Problem to solve:
Of the lines below, report only those that contain "زندگی".

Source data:

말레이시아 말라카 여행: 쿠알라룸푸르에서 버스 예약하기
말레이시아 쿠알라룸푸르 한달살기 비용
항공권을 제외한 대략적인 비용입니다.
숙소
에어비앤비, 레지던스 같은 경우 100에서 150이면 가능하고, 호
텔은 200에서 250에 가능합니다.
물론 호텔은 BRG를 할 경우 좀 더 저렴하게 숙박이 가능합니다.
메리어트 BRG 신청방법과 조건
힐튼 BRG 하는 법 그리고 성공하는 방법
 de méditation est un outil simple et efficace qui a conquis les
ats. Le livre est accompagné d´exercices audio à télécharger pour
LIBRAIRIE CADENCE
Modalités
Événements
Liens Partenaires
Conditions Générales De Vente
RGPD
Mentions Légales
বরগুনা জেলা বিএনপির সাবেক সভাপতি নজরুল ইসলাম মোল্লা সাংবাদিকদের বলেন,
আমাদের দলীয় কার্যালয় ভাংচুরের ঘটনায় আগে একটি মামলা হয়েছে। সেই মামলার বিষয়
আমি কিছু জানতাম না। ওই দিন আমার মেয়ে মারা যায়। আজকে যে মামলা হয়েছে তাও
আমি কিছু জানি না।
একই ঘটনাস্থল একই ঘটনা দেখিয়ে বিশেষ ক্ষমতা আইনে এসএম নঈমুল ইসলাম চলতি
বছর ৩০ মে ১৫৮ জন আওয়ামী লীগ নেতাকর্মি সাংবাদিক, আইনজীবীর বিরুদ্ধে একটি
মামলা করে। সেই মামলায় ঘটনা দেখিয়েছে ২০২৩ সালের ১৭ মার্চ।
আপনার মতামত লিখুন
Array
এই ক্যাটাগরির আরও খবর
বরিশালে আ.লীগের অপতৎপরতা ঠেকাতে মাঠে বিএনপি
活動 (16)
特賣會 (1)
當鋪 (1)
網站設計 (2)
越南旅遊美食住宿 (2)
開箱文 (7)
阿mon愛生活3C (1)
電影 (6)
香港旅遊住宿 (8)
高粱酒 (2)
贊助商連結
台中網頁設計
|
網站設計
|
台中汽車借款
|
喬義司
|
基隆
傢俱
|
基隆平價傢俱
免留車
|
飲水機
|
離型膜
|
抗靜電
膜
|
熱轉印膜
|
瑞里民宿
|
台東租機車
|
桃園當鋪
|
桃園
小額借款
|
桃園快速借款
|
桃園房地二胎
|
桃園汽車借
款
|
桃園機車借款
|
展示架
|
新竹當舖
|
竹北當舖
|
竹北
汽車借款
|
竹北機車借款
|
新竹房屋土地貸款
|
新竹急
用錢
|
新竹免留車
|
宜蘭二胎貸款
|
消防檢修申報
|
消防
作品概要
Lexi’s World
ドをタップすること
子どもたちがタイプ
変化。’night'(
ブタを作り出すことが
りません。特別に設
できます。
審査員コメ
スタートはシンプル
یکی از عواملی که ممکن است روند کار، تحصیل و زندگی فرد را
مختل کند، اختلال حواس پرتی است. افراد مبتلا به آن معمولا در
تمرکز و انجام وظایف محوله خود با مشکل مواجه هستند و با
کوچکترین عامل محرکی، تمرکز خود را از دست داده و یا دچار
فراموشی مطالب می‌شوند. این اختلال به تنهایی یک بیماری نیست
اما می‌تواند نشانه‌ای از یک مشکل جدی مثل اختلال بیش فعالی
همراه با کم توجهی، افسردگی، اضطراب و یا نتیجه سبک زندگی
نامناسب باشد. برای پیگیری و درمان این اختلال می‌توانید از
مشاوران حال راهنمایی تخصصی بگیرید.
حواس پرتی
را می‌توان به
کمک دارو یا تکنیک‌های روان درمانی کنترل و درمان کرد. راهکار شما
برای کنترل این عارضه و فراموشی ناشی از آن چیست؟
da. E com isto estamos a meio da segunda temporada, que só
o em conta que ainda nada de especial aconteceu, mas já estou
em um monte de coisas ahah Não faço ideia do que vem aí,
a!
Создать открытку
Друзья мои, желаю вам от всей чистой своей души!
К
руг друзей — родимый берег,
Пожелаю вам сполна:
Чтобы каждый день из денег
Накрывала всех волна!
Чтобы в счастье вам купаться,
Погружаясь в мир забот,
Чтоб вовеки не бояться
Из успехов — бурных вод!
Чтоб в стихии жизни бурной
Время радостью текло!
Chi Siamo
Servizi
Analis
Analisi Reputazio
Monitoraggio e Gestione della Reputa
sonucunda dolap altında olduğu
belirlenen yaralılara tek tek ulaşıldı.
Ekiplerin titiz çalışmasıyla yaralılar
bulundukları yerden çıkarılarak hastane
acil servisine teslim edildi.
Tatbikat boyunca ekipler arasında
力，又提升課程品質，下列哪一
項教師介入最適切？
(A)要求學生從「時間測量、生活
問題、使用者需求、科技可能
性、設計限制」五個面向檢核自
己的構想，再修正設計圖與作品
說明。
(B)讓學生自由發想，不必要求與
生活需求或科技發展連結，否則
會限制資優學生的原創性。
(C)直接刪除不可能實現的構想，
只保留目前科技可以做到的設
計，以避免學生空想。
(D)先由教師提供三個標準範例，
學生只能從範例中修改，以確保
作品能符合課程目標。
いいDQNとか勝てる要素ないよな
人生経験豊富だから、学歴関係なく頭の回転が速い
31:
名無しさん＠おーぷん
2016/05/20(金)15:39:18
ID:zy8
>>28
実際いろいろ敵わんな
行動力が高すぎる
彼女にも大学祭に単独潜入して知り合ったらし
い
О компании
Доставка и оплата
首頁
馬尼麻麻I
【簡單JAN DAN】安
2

Response area:
یکی از عواملی که ممکن است روند کار، تحصیل و زندگی فرد را
همراه با کم توجهی، افسردگی، اضطراب و یا نتیجه سبک زندگی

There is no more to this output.